Sunday, December 12, 2010

Merry...New Years?

I was looking at old pictures today. It started with homesickness – yesterday Didem brought out Christmas music (why they have Christmas music when they have no Christmas I’m not sure, but I’m not complaining). I hadn’t realized how much emotion, how many memories, were etched between the lines of Little Drummer Boy.

Everyone says the holidays are hard, but I hadn’t felt that yet, because it hadn’t even registered to me that it was that time of year at all. I knew the date, obviously, but the deeper level of me, where all the memories and the emotion reside, still hadn’t caught on. There’s no snow, for one thing. For a girl born and raised in the Rockies, in a town that has seen snow in every month of the year, that automatically omits the possible that it could be Christmas time. I haven’t felt its absence, because I had no sense of its presence. As the old adage goes, you can’t miss what you never had.

But the Christmas carols. When that tiny scrap of home was found, I suddenly felt how much I had lost. And it ached.

Those tunes formed the background for thousand of treasured moments, all bathed in the golden glow that favorite childhood memories take on with time. And now just hearing the introduction to Jingle Bell Rock brings them all rushing back. We sang that song in the school Christmas concert in 2nd grade. I was wearing the little white sweater my grandma had given me the year before, but that was too big then. The one with the snowflakes beaded on the front.

Silent Night comes on. I remember every year, dragging all the boxes from the basement labeled “X-MAS”, my mom’s handwriting, all caps on gray duck-tape. There is the big red box of ornaments, hundreds of them (it seemed). The little wooden jack rabbit that performs jumping jacks when you pull his string, the paint beginning to peel from enduring many a Telluride winter. Rahman’s glass icicles. Santa Claus and Mrs. Claus sitting together on a chair-lift. Plastic candy canes my brother and I made in preschool.

Oh Christmas Tree. Our tree is the same one every year, we don’t cut one but merely decorate the pine in our front yard.

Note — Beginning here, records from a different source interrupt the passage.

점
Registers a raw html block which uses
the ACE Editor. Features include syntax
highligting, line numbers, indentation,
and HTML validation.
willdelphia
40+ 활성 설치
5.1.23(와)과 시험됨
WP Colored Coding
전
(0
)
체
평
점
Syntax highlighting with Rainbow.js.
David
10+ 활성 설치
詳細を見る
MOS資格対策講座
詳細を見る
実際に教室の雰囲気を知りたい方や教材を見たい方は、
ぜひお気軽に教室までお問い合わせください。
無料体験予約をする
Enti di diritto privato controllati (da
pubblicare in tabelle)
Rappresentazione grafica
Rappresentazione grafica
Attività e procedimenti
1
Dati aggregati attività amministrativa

Thus ornament day is quite the ordeal, and often involves trekking through several feet of snow to even get to the tree. Mom stretches the cord of the old CD player to its limit to get it outside, so that John Denver can croon moral support for our struggle.

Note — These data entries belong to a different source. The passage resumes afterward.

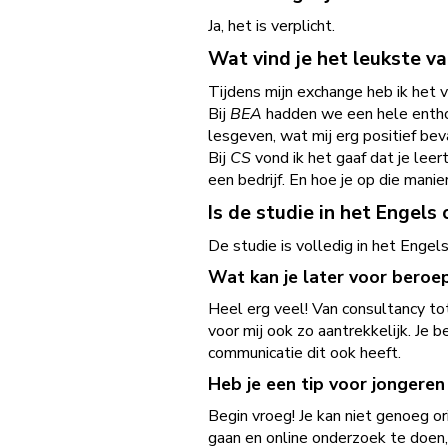
Ja, het is verplicht.
Wat vind je het leukste va
Tijdens mijn exchange heb ik het 
Bij
BEA
hadden we een hele enthous
lesgeven, wat mij erg positief beva
Bij
CS
vond ik het gaaf dat je leer
een bedrijf. En hoe je op die mani
Is de studie in het Engels
De studie is volledig in het Enge
Wat kan je later voor beroe
Heel erg veel! Van consultancy tot 
voor mij ook zo aantrekkelijk. Je 
communicatie dit ook heeft.
Heb je een tip voor jongeren
Begin vroeg! Je kan niet genoeg o
gaan en online onderzoek te doen,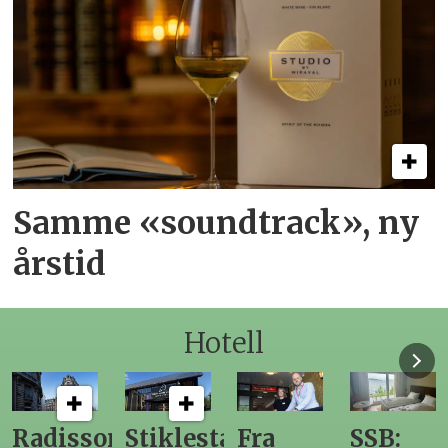
Samme «soundtrack», ny
årstid
Hotell
n
Stiklestad
Fra
SSB:
Elendig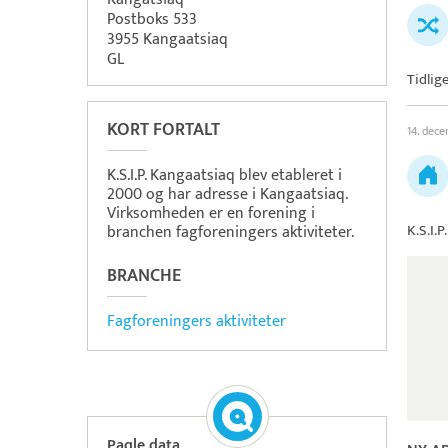
Postboks 533
3955 Kangaatsiaq
GL
Tidlig
KORT FORTALT
14. dec
K.S.I.P. Kangaatsiaq blev etableret i
2000 og har adresse i Kangaatsiaq.
Virksomheden er en forening i
K.S.I.
branchen fagforeningers aktiviteter.
BRANCHE
Fagforeningers aktiviteter
Paqle data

Looking out the window, I see not the swirls and flurries of snow I would see out my window in Telluride, but in their place a positive blizzard of swirling memories flies by. Coming in pink nosed and rosy cheeked from the cold, to the smell of something wonderful that holiday spirit always inspired my mother to make. Peppermint hot chocolate from Telluride Truffle, with giant homemade vanilla marshmallows. Our six (now seven) stockings hanging behind the fire. Mine has an angel on it.

I could go on, but childhood memories tend to be the kind of stories that are absolutely rapturous to the teller, and completely inconsequential to everyone else. I’ll keep the rest swirling in my own imagination, a snow-globe of reminiscences in my head.

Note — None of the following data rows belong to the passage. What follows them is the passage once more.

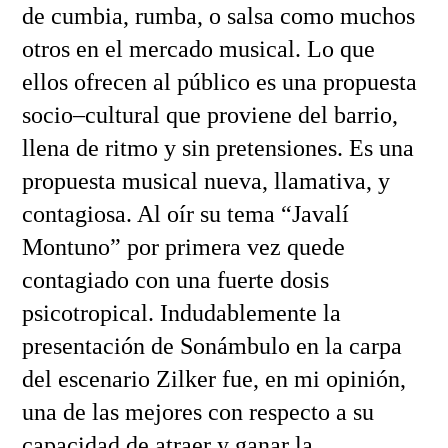
de cumbia, rumba, o salsa como muchos
otros en el mercado musical. Lo que
ellos ofrecen al público es una propuesta
socio–cultural que proviene del barrio,
llena de ritmo y sin pretensiones. Es una
propuesta musical nueva, llamativa, y
contagiosa. Al oír su tema “Javalí
Montuno” por primera vez quede
contagiado con una fuerte dosis
psicotropical. Indudablemente la
presentación de Sonámbulo en la carpa
del escenario Zilker fue, en mi opinión,
una de las mejores con respecto a su
capacidad de atraer y ganar la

But, the pictures. I flick through images, watching my life flash before me in pixels. At first I thought I just wanted to see home, and snowy Christmas pasts. But I seem find myself now looking through pictures of old travels, my nine year old self surrounded by my family, globe-trotting over oceans and through deserts. After a while, I realize it’s not really homesickness I’m feeling. Just nostalgia. Southern Africa, that I’m looking at now, is not home to me in any way, yet I derive just as much melancholy pleasure from those photos of elephant watching and sand-dune trekking as I do from the snow-man-building pictures of Telluride.

Had I never left home, I would still feel this ache. Because no matter where I am or what I do, I am always leaving something behind. Such is life. Time passes, things change, that is the way of the world. “Change is the only constant.” Every present moment must pass. It’s the only way to make room for new moments. Memories serve as the bread crumbs to mark where we have been, but we keep moving with treadmill regularity. So I won’t fight it. If I didn’t choose to have one year without Christmas, I would not have had a year with Ramazan, and Kurban Bayram, and more holidays and experiences I can’t even anticipate yet. It’s not a bad trade.

One last note: snow did come to Istanbul. Sure, had it come to Telluride we might not even have bestowed the title of actual ‘snow’ upon it. It didn’t even stick. But when I saw it, I grinned, put my head back, and caught it on my tongue like a 5 year old.